#### [Task item]
Write only the number of lines in the records beneath that hold "Documenti".

[Records from a data collection]
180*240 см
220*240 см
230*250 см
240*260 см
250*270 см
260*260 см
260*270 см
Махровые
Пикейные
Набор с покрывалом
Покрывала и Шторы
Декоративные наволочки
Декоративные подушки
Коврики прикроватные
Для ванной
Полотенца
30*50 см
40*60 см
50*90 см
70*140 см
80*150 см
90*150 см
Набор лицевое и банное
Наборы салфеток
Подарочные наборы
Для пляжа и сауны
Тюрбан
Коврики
==
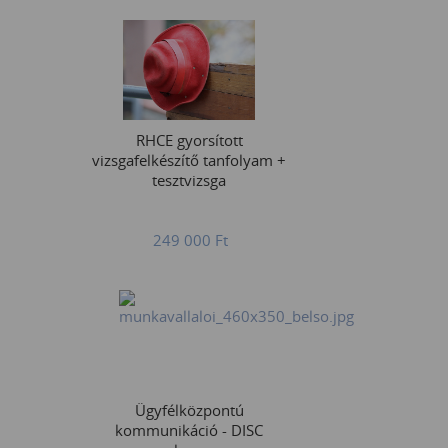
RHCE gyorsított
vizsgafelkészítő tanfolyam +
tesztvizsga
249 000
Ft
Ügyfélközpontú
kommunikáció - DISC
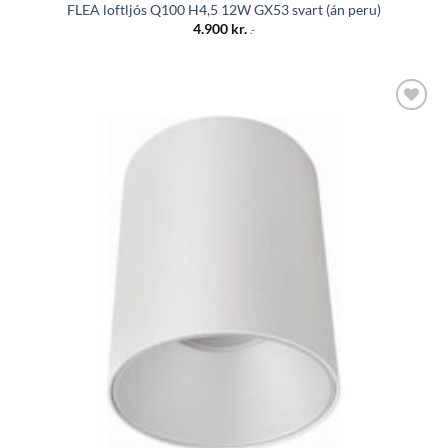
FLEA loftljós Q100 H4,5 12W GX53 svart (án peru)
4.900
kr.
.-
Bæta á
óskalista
---
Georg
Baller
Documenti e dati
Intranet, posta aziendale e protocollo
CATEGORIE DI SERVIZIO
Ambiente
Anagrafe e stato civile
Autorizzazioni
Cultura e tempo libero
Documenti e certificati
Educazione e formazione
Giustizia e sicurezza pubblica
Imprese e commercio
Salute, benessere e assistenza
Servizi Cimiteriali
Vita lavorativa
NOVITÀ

#### [Your response]
2